Komin i droga powrotna

Droga przez komin dodatkowo nadaje Befanie cechy gościa z zaświatów. Komin (czy wcześniej otwór nad paleniskiem) był i jest w wielu kulturach drogą między światem zmarłych i żywych. Przez komin duchy przodków przychodziły odwiedzać żyjących. W narzeczach greckich słowo chaminos, komin, oznaczał starą kobietę siedzącą przy ogniu. Syberyjscy Dołganie znają opowieści o szamanach, przemienionych w gęsi i ulatujących przez otwór nad paleniskiem w przestworza, do świata przodków. Towarzyszy im w tej drodze i sprawuje nad nimi pieczę Pani Wszechświata. W Kalabrii mówi się do dzisiaj, że na łańcuchu w kominie siadają duchy zmarłych. Źródła etnograficzne o kominie jako drodze do świata duchów są niezwykle bogate i barwne, nie sposób ich wszystkich w tym miejscu wyczerpać. Podobnie jak trudno wymienić wszystkie konotacje związane z wiecznym atrybutem Befany – miotłą. Również jej powiązanie z kultem wody, obrzędowymi czynnościami prania i tkania musi zostać pominięte.

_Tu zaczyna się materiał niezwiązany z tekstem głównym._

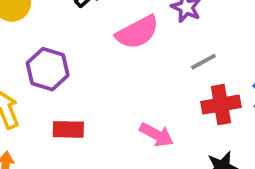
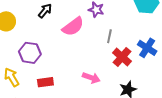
gray line: (203, 62) -> (109, 36), turned -40
red cross: (221, 105) -> (122, 57), turned -30

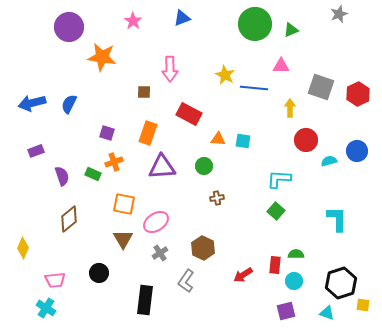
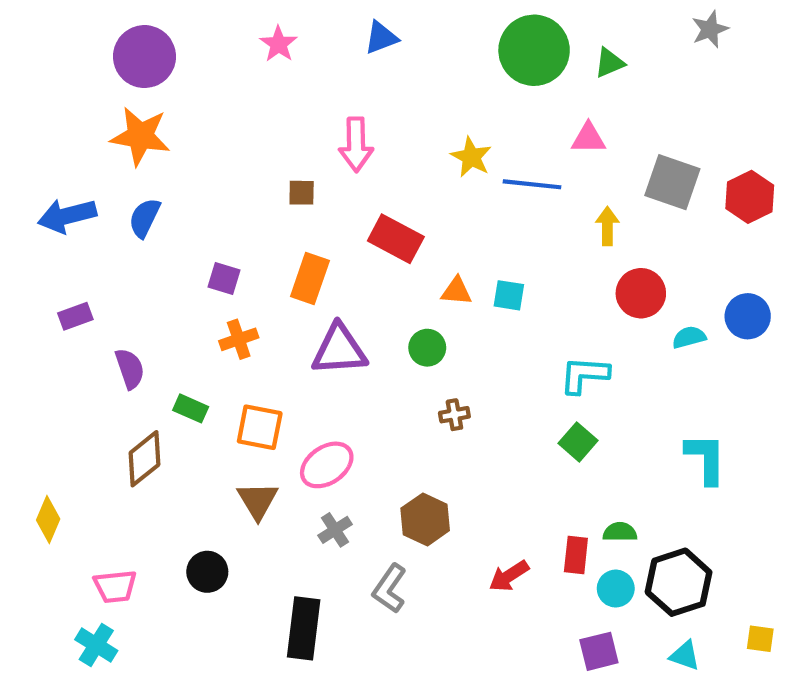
orange star: (102, 57) -> (140, 136), moved
green rectangle: (93, 174) -> (191, 408), moved
black hexagon: (341, 283) -> (679, 582), moved

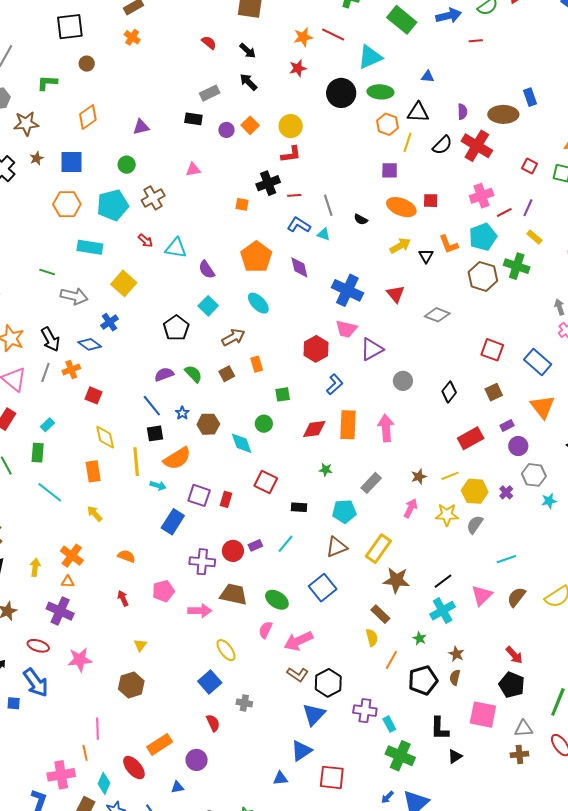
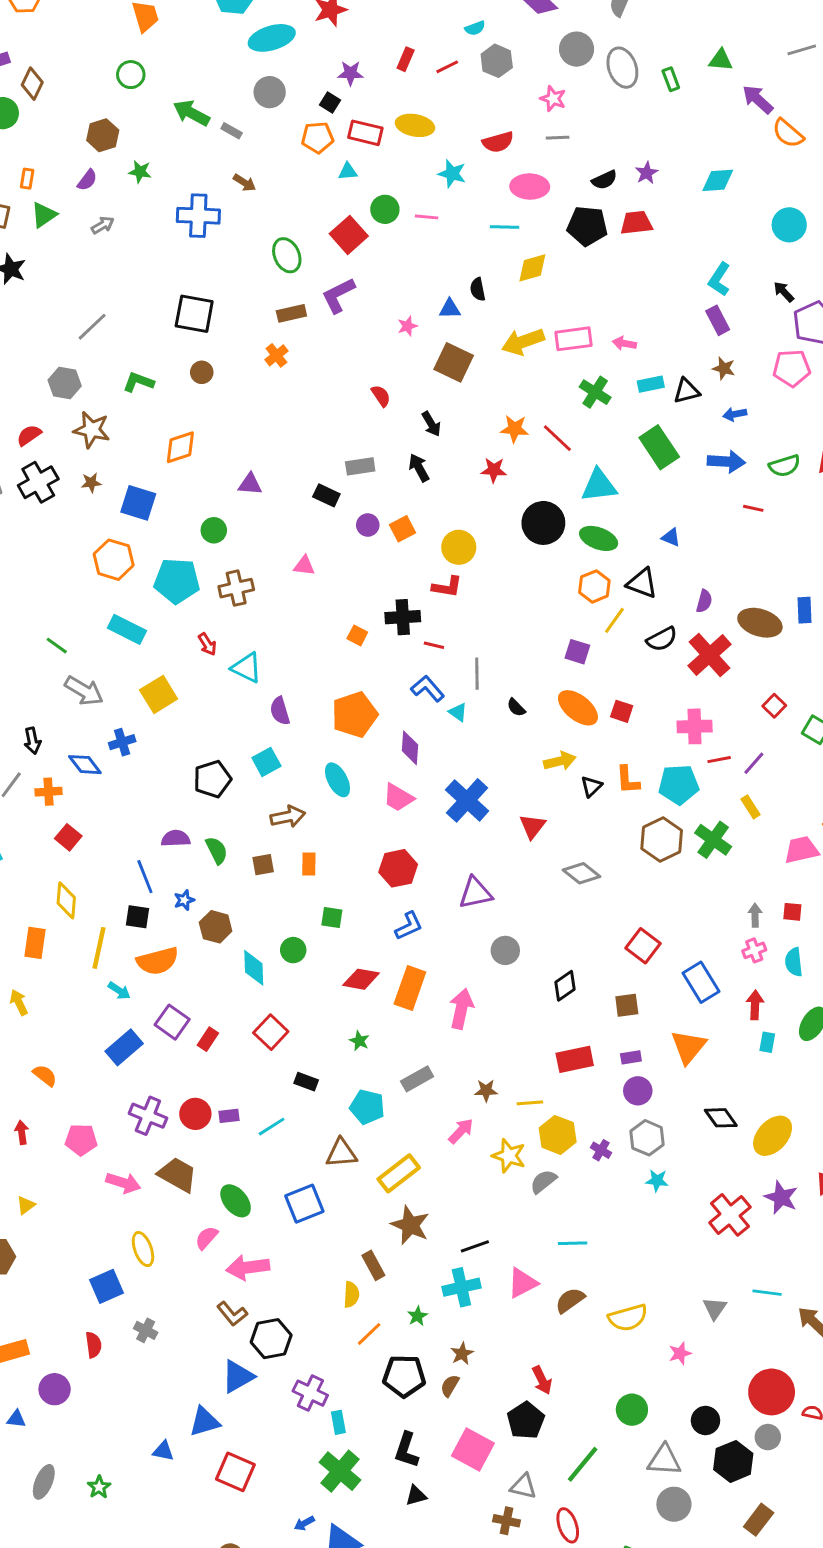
pink trapezoid: (346, 329) -> (398, 798), moved
black arrow: (50, 339) -> (32, 741), size x0.7
purple cross: (506, 492) -> (601, 1150), turned -32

Po magicznej nocy z 5-go na 6-go stycznia, w której wszystko się może przydarzyć, po rozdaniu prezentów oraz nastraszeniu niegrzecznych dzieci Befana zabiera się w powrotną drogę. Aby ułatwić jej powrót rozpala się ogniska, czasami wrzuca się do nich jej kukły, ogień jest jakby środkiem transportu Starej Przodkini do krainy Dziadów. To moment kulminacyjny jednego z najbardziej archaicznych obrzędów ludzkości. Spalanie symbolicznych figur bogini to nie akt przemocy, to obrządek przeprowadzania na Tamtą Stronę. Podobnie zresztą ma się sprawa z topieniem kukieł w wodzie na wiosnę. Bogini zostaje wtedy symbolicznie oddana do podwodnego świata zmarłych.

Oczywiście mówi się przy tej okazji również o Nocy Trzech Króli, ale przy bogatej i głębokiej tradycji Befany wypadają oni dosyć blado.

„Vi ringrazia la Befana

Che l’avete favorita

Dio vi dia una lunga vita

Buona gente, state sana,

Vi ringrazia la Befana“

(Befana, która przyjeliście, wam dziękuje. Niech wam Bóg da długie życie, dobrzy ludzie, bądźcie zdrowi, Befana dziękuje wam.)

A ja mam nadzieję, że w Wigilię Epfianii woda przemieni się w moim domu w wino i że w końcu będę mogła popielicom rozrabiającym na dachu przemówić do rozsądku i wysłuchać ich argumentów.

Jedna odpowiedź na „Befana

  1. kocianoga pisze:

    Do takiego komina (otworu) ulatywały iskry, a wiatr wydawał ludzkie odgłosy.